### Data excerpts ###

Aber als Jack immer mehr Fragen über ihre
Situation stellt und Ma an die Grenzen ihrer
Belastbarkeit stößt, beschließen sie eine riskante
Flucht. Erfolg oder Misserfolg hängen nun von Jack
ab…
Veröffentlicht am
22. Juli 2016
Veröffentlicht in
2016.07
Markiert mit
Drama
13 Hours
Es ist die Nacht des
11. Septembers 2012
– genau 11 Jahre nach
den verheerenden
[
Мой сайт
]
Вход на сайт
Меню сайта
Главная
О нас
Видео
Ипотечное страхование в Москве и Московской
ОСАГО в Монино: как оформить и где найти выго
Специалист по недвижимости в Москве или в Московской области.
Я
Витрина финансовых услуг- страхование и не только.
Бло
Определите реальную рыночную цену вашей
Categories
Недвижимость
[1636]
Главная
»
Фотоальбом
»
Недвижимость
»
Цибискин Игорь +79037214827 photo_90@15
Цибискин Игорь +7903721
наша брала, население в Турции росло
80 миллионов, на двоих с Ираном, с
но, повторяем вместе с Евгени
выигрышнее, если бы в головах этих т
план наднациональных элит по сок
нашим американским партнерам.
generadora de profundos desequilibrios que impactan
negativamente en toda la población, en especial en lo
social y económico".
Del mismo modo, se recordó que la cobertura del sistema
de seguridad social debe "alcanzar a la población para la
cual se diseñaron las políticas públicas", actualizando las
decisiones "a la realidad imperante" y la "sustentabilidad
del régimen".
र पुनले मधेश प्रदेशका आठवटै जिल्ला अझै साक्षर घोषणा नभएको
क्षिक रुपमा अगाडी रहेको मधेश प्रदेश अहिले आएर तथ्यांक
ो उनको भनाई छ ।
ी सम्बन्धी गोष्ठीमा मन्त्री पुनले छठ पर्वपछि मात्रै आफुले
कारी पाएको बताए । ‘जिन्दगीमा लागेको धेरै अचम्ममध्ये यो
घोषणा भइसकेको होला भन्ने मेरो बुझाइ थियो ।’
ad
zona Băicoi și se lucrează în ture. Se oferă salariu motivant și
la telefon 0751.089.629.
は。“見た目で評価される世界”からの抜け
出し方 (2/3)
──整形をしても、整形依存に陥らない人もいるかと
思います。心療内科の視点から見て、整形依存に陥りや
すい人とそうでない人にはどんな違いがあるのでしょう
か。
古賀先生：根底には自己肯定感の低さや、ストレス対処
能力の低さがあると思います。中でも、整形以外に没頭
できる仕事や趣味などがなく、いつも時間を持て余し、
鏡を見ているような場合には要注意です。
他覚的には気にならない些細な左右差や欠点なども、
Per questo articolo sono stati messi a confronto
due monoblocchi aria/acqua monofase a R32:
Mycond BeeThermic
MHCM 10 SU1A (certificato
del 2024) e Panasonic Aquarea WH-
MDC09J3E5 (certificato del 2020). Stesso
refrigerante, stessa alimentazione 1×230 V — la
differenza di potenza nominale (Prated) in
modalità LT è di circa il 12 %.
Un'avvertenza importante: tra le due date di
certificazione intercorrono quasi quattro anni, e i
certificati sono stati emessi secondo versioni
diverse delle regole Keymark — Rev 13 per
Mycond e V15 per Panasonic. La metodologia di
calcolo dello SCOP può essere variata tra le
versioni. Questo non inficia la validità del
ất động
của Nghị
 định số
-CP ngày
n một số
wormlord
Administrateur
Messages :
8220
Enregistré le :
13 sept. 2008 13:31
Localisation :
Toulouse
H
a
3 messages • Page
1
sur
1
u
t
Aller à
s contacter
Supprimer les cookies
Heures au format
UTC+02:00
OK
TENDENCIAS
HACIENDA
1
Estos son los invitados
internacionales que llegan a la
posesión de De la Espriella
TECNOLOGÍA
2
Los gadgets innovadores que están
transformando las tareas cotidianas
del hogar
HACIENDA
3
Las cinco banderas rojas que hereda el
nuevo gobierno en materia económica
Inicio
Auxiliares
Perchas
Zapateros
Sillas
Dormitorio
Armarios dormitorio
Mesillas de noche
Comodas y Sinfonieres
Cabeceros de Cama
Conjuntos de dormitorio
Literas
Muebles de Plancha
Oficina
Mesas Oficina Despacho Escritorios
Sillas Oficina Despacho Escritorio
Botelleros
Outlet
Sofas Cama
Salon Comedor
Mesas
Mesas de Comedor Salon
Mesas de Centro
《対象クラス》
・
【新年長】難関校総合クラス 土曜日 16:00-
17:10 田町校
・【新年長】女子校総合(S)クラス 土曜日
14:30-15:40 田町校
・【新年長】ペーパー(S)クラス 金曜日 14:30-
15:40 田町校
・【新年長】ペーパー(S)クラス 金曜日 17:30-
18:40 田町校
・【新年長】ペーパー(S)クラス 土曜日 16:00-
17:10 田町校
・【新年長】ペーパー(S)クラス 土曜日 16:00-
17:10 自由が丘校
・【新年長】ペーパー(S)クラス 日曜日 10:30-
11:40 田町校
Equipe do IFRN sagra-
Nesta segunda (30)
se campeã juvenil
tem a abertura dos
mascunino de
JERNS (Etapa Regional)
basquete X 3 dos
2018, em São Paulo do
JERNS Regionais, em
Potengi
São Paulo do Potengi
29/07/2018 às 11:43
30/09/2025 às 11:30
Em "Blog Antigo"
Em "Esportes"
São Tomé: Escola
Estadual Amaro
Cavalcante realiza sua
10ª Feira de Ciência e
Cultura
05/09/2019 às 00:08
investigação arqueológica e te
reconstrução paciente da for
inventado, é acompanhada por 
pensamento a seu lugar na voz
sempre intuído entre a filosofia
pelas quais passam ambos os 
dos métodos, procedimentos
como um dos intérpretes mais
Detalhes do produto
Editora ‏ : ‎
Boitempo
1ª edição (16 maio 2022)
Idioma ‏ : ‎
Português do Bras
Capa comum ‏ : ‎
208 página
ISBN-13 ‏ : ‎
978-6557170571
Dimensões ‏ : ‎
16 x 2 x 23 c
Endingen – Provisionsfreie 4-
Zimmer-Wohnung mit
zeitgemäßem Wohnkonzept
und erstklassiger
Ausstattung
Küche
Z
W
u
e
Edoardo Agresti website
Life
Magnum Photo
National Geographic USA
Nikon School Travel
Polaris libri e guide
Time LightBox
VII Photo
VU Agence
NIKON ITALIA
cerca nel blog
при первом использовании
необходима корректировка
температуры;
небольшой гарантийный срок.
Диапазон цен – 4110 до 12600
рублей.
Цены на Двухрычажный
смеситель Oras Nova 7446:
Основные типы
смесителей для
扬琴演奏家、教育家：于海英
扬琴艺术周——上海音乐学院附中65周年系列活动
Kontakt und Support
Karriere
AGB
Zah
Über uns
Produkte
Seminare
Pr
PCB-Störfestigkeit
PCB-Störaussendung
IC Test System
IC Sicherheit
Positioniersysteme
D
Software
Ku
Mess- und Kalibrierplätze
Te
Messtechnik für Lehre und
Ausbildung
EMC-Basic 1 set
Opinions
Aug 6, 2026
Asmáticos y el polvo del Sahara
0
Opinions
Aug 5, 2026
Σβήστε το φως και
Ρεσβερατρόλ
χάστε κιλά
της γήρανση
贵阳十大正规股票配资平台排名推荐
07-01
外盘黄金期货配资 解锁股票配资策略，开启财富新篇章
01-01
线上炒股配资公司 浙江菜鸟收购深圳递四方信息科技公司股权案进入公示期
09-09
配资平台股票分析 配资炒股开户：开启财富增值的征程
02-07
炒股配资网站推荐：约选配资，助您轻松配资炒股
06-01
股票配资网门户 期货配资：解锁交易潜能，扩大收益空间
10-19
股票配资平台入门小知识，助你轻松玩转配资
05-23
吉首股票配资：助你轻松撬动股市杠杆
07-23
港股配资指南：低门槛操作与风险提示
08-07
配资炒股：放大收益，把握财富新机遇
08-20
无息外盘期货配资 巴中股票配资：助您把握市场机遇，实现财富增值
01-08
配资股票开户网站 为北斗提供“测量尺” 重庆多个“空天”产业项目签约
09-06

###

- **Task details**: Determine the number of lines in the data above that hold "Цибискин", and reply with that number alone.

- **Answer space**: 2